I have gotten to the point that I am going to refuse to go on any business trips that I cannot absolutely get out of. I just don’t dislike traveling by air. I detest it. It has gotten to the point of dread. It is physically and emotionally draining.
I took exactly two business trips this summer, both to points in the domestic United States. In those two trips, I have experienced the following:
- I spent three and a half hours sitting in a fully packed sweltering airplane on the tarmac at Dallas, waiting to take off for Atlanta. During this delay, there was no food and very little lukewarm water. The ice had disappeared long earlier. Even when the airplane was finally ready to leave, the flight attendants were still charging $3.50 for package of chips, instead of giving them away for free at the end of a long and uncomfortable wait.
- I have watched physical confrontations between a passenger and a flight attendant, and between two passengers. The first of these incidents ended in the passenger in question being take off the airplane at the destination by federal agents. The second of these incidents resulted in the flight attendant telling the passengers in question that they needed to calm down but they had to work out their problems by themselves.
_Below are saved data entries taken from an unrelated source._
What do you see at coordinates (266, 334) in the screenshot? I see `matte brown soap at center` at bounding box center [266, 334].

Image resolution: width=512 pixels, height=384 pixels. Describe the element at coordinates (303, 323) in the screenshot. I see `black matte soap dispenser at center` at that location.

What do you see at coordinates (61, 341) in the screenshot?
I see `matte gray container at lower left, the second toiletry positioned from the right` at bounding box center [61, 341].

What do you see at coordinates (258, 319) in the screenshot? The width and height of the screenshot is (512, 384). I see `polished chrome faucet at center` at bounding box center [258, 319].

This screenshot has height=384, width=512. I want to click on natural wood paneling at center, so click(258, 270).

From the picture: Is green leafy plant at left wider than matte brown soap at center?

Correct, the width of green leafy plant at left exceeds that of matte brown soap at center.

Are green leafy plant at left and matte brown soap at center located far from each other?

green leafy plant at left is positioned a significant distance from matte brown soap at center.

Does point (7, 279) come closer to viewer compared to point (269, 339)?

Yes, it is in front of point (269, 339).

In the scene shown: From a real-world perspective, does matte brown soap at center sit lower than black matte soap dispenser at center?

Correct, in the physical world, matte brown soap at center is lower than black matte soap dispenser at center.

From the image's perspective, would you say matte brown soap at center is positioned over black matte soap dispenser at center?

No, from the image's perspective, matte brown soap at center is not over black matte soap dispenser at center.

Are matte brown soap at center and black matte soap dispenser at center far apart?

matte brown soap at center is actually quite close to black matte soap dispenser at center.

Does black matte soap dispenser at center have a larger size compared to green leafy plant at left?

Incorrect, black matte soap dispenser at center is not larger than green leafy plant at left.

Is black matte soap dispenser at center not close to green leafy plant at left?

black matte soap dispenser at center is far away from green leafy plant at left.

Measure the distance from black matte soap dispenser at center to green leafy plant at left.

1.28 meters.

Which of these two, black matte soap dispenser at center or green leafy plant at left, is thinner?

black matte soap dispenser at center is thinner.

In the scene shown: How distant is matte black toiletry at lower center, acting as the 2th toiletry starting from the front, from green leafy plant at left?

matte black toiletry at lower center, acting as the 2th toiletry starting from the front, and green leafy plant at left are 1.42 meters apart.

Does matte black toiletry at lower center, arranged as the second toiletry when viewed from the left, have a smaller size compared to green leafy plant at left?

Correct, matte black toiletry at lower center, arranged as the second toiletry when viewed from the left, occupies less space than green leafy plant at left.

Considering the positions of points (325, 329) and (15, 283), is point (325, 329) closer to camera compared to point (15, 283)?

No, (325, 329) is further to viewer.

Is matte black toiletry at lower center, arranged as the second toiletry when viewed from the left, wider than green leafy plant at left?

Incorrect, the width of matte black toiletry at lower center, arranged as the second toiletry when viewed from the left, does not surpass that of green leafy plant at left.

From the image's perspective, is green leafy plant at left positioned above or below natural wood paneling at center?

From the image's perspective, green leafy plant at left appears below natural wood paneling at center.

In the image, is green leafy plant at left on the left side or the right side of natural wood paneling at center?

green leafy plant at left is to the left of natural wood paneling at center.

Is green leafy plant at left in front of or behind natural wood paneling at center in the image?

In other words, she was not going to get involved. Tempers are on edge and people believe that, by paying for an airline ticket, they are free to act like complete a**holes.
- I ended up with two tickets for the same trip. To make matters worse, American Airlines decided that I had used segments of both tickets, making a simple refund for an unused ticket out of the question. I was refused boarding on the second leg of the journey and was made to go back and get another boarding pass, even though the one I held was still valid. This resulted in me having a middle seat, after I had specifically gone to the trouble of booking the flight two months in advance just so I could have an aisle seat.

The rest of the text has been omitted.